= Excerpted records =
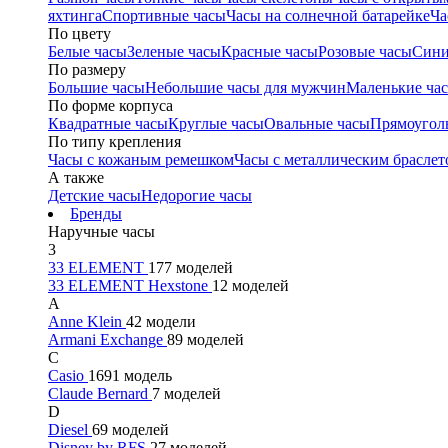
яхтинга
Спортивные часы
Часы на солнечной батарейке
Ча
По цвету
Белые часы
Зеленые часы
Красные часы
Розовые часы
Сини
По размеру
Большие часы
Небольшие часы для мужчин
Маленькие ча
По форме корпуса
Квадратные часы
Круглые часы
Овальные часы
Прямоугол
По типу крепления
Часы с кожаным ремешком
Часы с металлическим браслет
А также
Детские часы
Недорогие часы
Бренды
Наручные часы
3
33 ELEMENT
177 моделей
33 ELEMENT Hexstone
12 моделей
A
Anne Klein
42 модели
Armani Exchange
89 моделей
C
Casio
1691 модель
Claude Bernard
7 моделей
D
Diesel
69 моделей
Disney by RFS
27 моделей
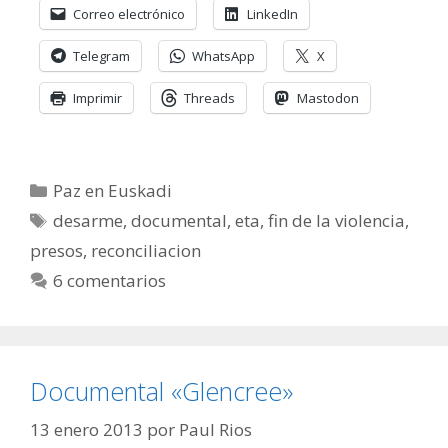
Correo electrónico
LinkedIn
Telegram
WhatsApp
X
Imprimir
Threads
Mastodon
Categorías
Paz en Euskadi
Etiquetas
desarme
,
documental
,
eta
,
fin de la violencia
,
presos
,
reconciliacion
6 comentarios
Documental «Glencree»
13 enero 2013
por
Paul Rios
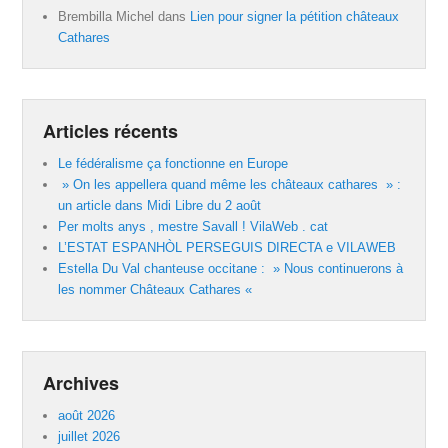
Brembilla Michel
dans
Lien pour signer la pétition châteaux
Cathares
Articles récents
Le fédéralisme ça fonctionne en Europe
» On les appellera quand même les châteaux cathares » :
un article dans Midi Libre du 2 août
Per molts anys , mestre Savall ! VilaWeb . cat
L’ESTAT ESPANHÒL PERSEGUIS DIRECTA e VILAWEB
Estella Du Val chanteuse occitane : » Nous continuerons à
les nommer Châteaux Cathares «
Archives
août 2026
juillet 2026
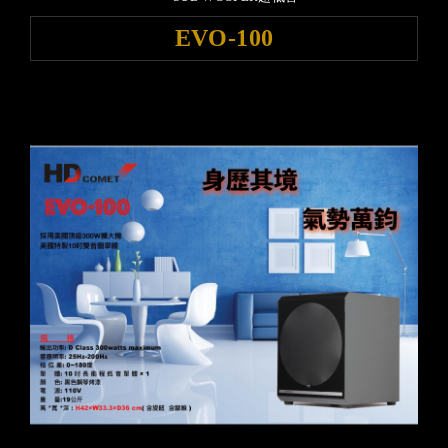
EVO-100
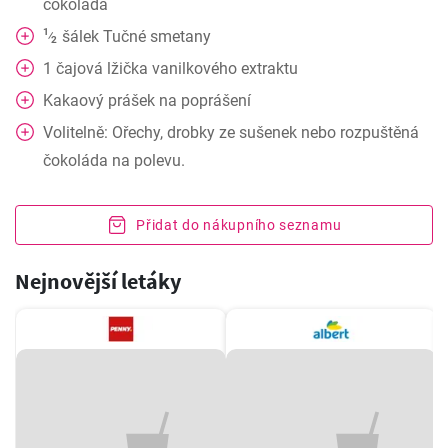
čokoláda
1
šálek
Tučné smetany
⁄
2
1
čajová lžička
vanilkového extraktu
Kakaový prášek na poprášení
Volitelně: Ořechy, drobky ze sušenek nebo rozpuštěná
čokoláda na polevu.
Přidat do nákupního seznamu
Nejnovější letáky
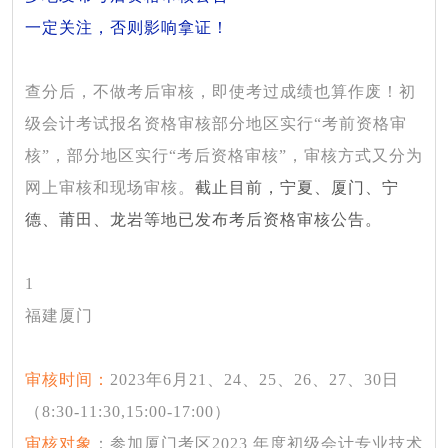
一定关注，否则影响拿证！
查分后，不做考后审核，即使考过成绩也算作废！初
级会计考试报名资格审核部分地区实行
“考前资格审
核”
，部分地区实行
“考后资格审核”
，审核方式又分为
网上审核和现场审核。
截止目前，宁夏、厦门、宁
德、莆田、龙岩等地已发布考后资格审核公告。
1
福建厦门
审核时间：
2023年6月21、24、25、26、27、30日
（8:30-11:30,15:00-17:00）
审核对象
：
参加厦门考区
2023 年度初级会计专业技术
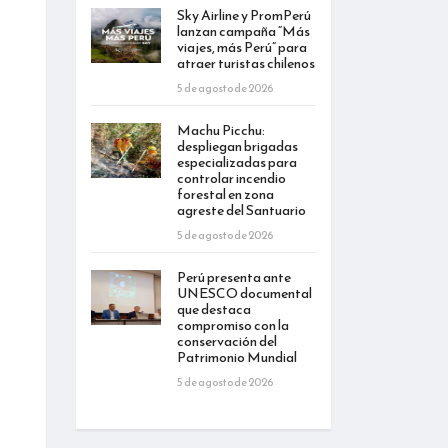
Sky Airline y PromPerú
lanzan campaña “Más
viajes, más Perú” para
atraer turistas chilenos
5 de agosto de 2026
Machu Picchu:
despliegan brigadas
especializadas para
controlar incendio
forestal en zona
agreste del Santuario
5 de agosto de 2026
Perú presenta ante
UNESCO documental
que destaca
compromiso con la
conservación del
Patrimonio Mundial
5 de agosto de 2026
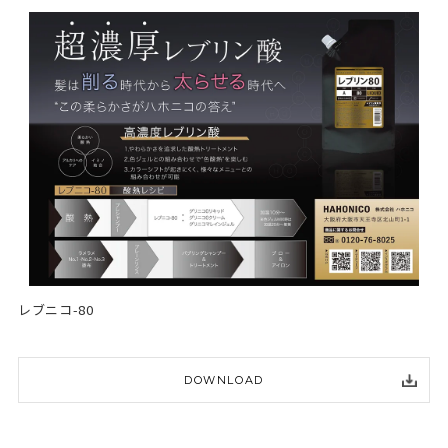
レブニコ-80
DOWNLOAD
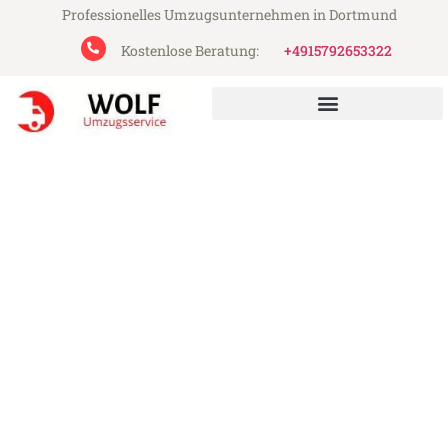
Professionelles Umzugsunternehmen in Dortmund
Kostenlose Beratung:
+4915792653322
Wolf Umzugsservice aus Dortmund
Umzug Dortmund
Deutschland
Günstiger Umzug Dortmund Deutschland
(ab 199€)
Express-Abwicklung in unter 24 Stunden!
Über 15 Jahre Erfahrung mit Umzügen!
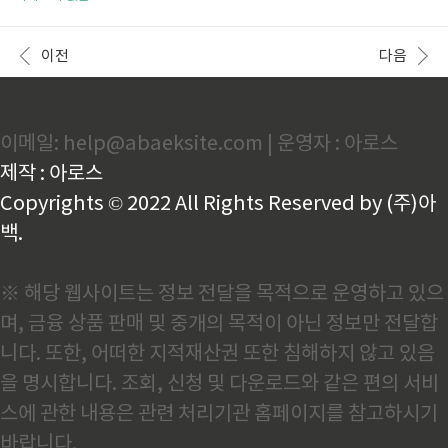
멕시코·캐나다에 대한 관세 유예가 호재로 작용했지만,
요한 환율이 계속 오르면서 인플레이션 우려로 세계경
미·중 간 추가 관세 소식이 전해지며 상승폭이 일부 제
제가 주시하고 있습니다. 오늘의 극비 추천주! 분석 글
한됐다.특히, 건강관리기술·우주항공·기계·소프트웨어
입니다. 폭등 전에 지금 바로 아래 링크로 들어가세요!
이전
다음
업..
오늘의 추천주 바로가기 1. 2월 3일 국내 증시 장마감!
트럼프 관세 발표, 아시아 증시 급락 도널드 트럼프
전 미국 대통령이 캐나다, 멕시코, 중국에 대한 관세 부
과 방침을 확인하면서 3일 아시아 주요 증시가 급락했
이메일: help@abaeksite.com | 운영자 : 아로스
습니다. 코스피(-2.52%), 일본 닛케이225(-2.66%),
대만 자취안지수(-3.53%) 등이 큰 폭으로 하락했으며,
제작 : 아로스
자동차 및 반도체 기업이 낙폭을 주도했..
Copyrights © 2022 All Rights Reserved by (주)아
백.
※ 해당 웹사이트는 정보 전달을 목적으로 운영하고 있으
며, 금융 상품 판매 및 중개의 목적이 아닌 정보만 전달합
니다. 또한, 어떠한 지적재산권 또한 침해하지 않고 있음
을 명시합니다. 조회, 신청 및 다운로드와 같은 편의 서비
스에 관한 내용은 관련 처리기관 홈페이지를 참고하시기
바랍니다.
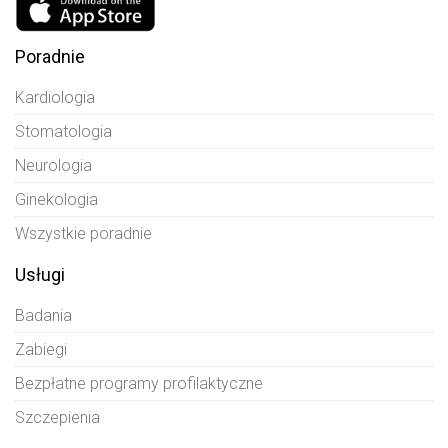
Poradnie
Kardiologia
Stomatologia
Neurologia
Ginekologia
Wszystkie poradnie
Usługi
Badania
Zabiegi
Bezpłatne programy profilaktyczne
Szczepienia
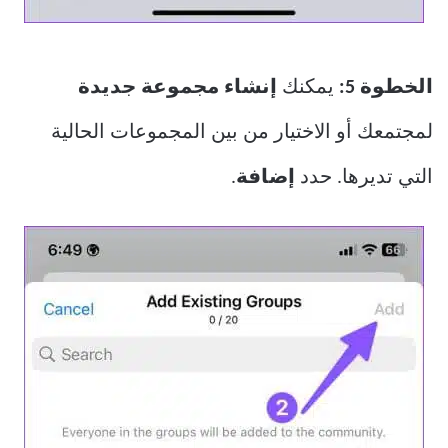
الخطوة 5:
يمكنك
إنشاء مجموعة جديدة
لمجتمعك أو الاختيار من بين المجموعات الحالية
التي تديرها. حدد
إضافة
.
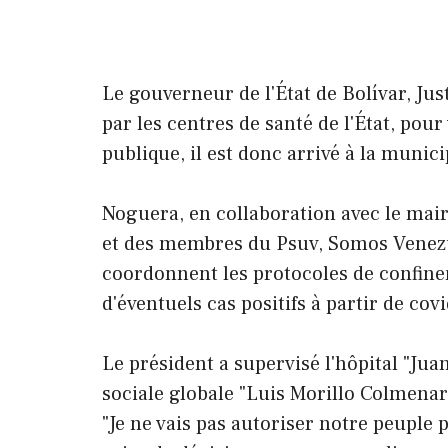
Le gouverneur de l'État de Bolívar, J
par les centres de santé de l'État, pou
publique, il est donc arrivé à la munici
Noguera, en collaboration avec le mair
et des membres du Psuv, Somos Venezuel
coordonnent les protocoles de confineme
d'éventuels cas positifs à partir de covi
Le président a supervisé l'hôpital "Jua
sociale globale "Luis Morillo Colmenare
"Je ne vais pas autoriser notre peuple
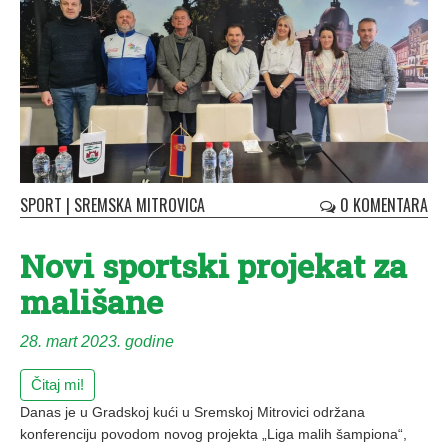
SPORT
|
SREMSKA MITROVICA
0 KOMENTARA
Novi sportski projekat za
mališane
28. mart 2023. godine
Čitaj mi!
Danas je u Gradskoj kući u Sremskoj Mitrovici održana
konferenciju povodom novog projekta „Liga malih šampiona“,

= What the task asks =
Wherever the word "Deutschland" turns up in a line of the entries above, copy that line.

= Output of the task =
Deutschland
Günstiger Umzug Dortmund Deutschland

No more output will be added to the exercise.